◆ Problem statement
Shown below are entries with pictures; the line with "Technisches" through the line with "Justice Committee de la Cámara de Delegados" is the span to retype exactly, and the pictures stay out.

[Records from a dataset]

****************

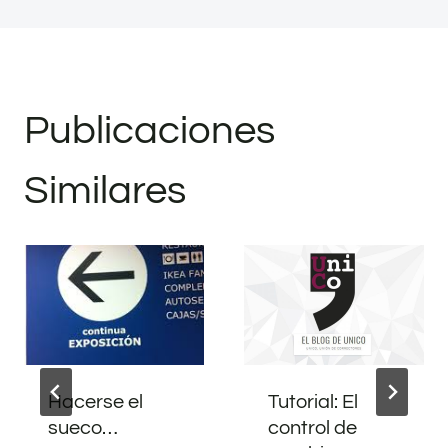
Publicaciones
Similares
Hacerse el
Tutorial: El
sueco…
control de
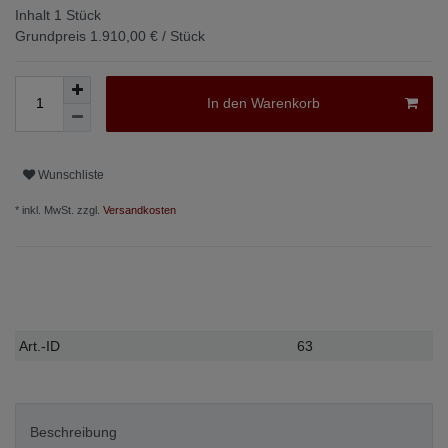
Inhalt
1
Stück
Grundpreis
1.910,00 € / Stück
In den Warenkorb
Wunschliste
* inkl. MwSt. zzgl.
Versandkosten
Technisches
Wert
Art.-ID
63
Merkmal
Beschreibung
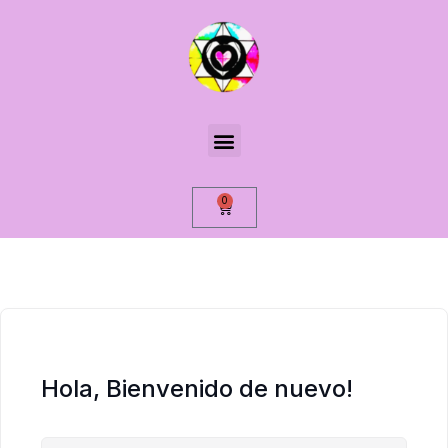
0
Hola, Bienvenido de nuevo!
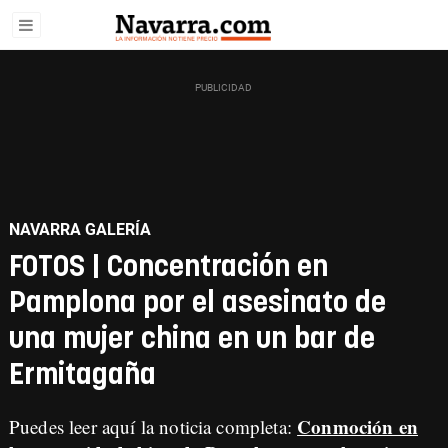
NAVARRA GALERÍA
FOTOS | Concentración en
Pamplona por el asesinato de
una mujer china en un bar de
Ermitagaña
Conmoción en
Puedes leer aquí la noticia completa:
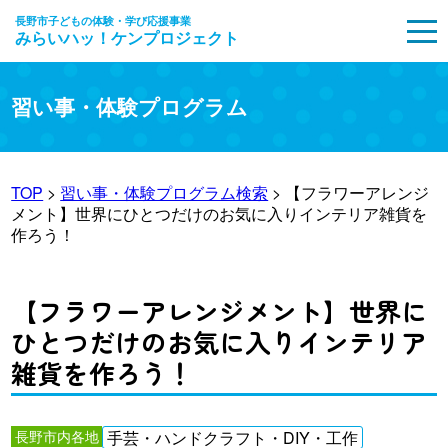
長野市子どもの体験・学び応援事業
みらいハッ！ケンプロジェクト
MENU
習い事・体験プログラム
TOP
>
習い事・体験プログラム検索
> 【フラワーアレンジ
メント】世界にひとつだけのお気に入りインテリア雑貨を
作ろう！
【フラワーアレンジメント】世界に
ひとつだけのお気に入りインテリア
雑貨を作ろう！
長野市内各地
手芸・ハンドクラフト・DIY・工作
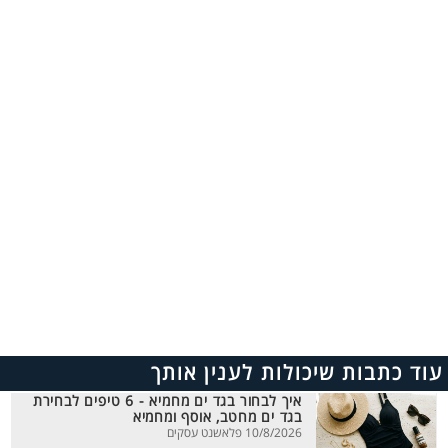
עוד כתבות שיכולות לענין אותך
איך לבחור בגד ים מחמיא - 6 טיפים לבחירת
בגד ים מחטב, אוסף ומחמיא
10/8/2026 פלאשנט עסקים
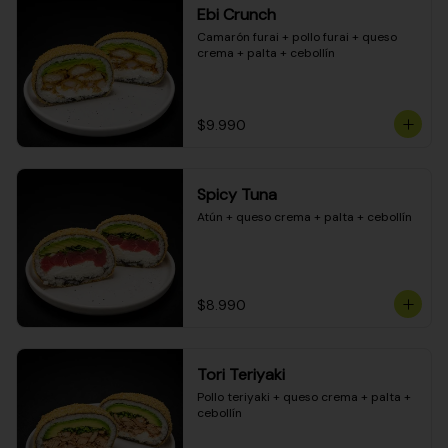
Ebi Crunch
Camarón furai + pollo furai + queso 
crema + palta + cebollín
$9.990
Spicy Tuna
Atún + queso crema + palta + cebollín
$8.990
Tori Teriyaki
Pollo teriyaki + queso crema + palta + 
cebollín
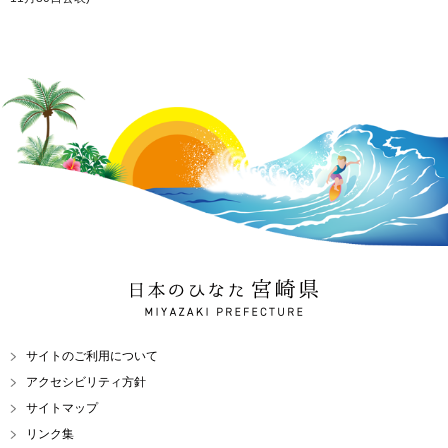
日本のひなた 宮崎県
MIYAZAKI PREFECTURE
サイトのご利用について
アクセシビリティ方針
サイトマップ
リンク集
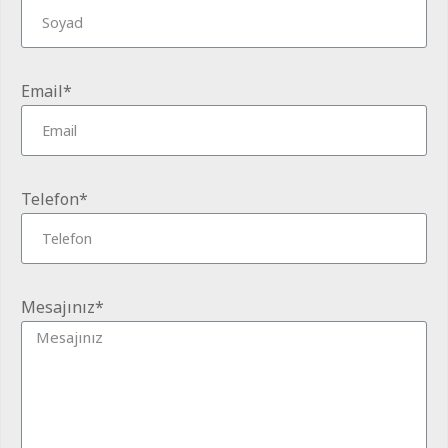
Email*
Telefon*
Mesajınız*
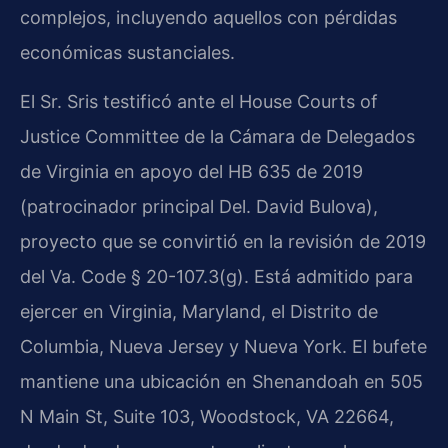
complejos, incluyendo aquellos con pérdidas
económicas sustanciales.
El Sr. Sris testificó ante el House Courts of
Justice Committee de la Cámara de Delegados
de Virginia en apoyo del HB 635 de 2019
(patrocinador principal Del. David Bulova),
proyecto que se convirtió en la revisión de 2019
del Va. Code § 20-107.3(g). Está admitido para
ejercer en Virginia, Maryland, el Distrito de
Columbia, Nueva Jersey y Nueva York. El bufete
mantiene una ubicación en Shenandoah en 505
N Main St, Suite 103, Woodstock, VA 22664,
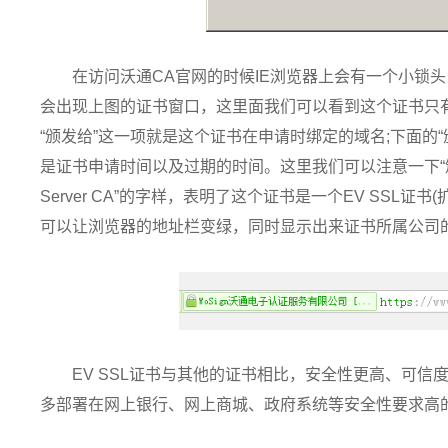
在访问沃通CA官网的时候IE浏览器上会有一个小锁头
会出现上图的证书窗口，这里面我们可以看到这个证书只
“颁发给”这一项就是这个证书在申请时绑定的域名;下面的
是证书申请时间以及过期的时间。这里我们可以注意一下“颁发者”
Server CA”的字样，表明了这个证书是一个EV SSL证书
可以让浏览器的地址栏变绿，同时显示出来证书所属公司
EV SSL证书与其他的证书相比，安全性更高、可
多部署在网上银行、网上商城、政府系统等安全性要求高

****************

◆ Solution for this problem
Technisches
Wert
Art.-ID
63
Merkmal
Beschreibung
0
Hola, Bienvenido de nuevo!
NAVARRA GALERÍA
FOTOS | Concentración en
Pamplona por el asesinato de
una mujer china en un bar de
Ermitagaña
Conmoción en
Puedes leer aquí la noticia completa:
長野市子どもの体験・学び応援事業
みらいハッ！ケンプロジェクト
MENU
習い事・体験プログラム
TOP
>
習い事・体験プログラム検索
> 【フラワーアレンジ
メント】世界にひとつだけのお気に入りインテリア雑貨を
作ろう！
【フラワーアレンジメント】世界に
ひとつだけのお気に入りインテリア
雑貨を作ろう！
長野市内各地
手芸・ハンドクラフト・DIY・工作
עוד כתבות שיכולות לענין אותך
איך לבחור בגד ים מחמיא - 6 טיפים לבחירת
בגד ים מחטב, אוסף ומחמיא
10/8/2026 פלאשנט עסקים
Ebi Crunch
Camarón furai + pollo furai + queso 
crema + palta + cebollín
$9.990
Spicy Tuna
Atún + queso crema + palta + cebollín
$8.990
Tori Teriyaki
Pollo teriyaki + queso crema + palta + 
cebollín
日本のひなた 宮崎県
MIYAZAKI PREFECTURE
サイトのご利用について
アクセシビリティ方針
サイトマップ
リンク集
Email*
Telefon*
Mesajınız*
complejos, incluyendo aquellos con pérdidas
económicas sustanciales.
El Sr. Sris testificó ante el House Courts of
Justice Committee de la Cámara de Delegados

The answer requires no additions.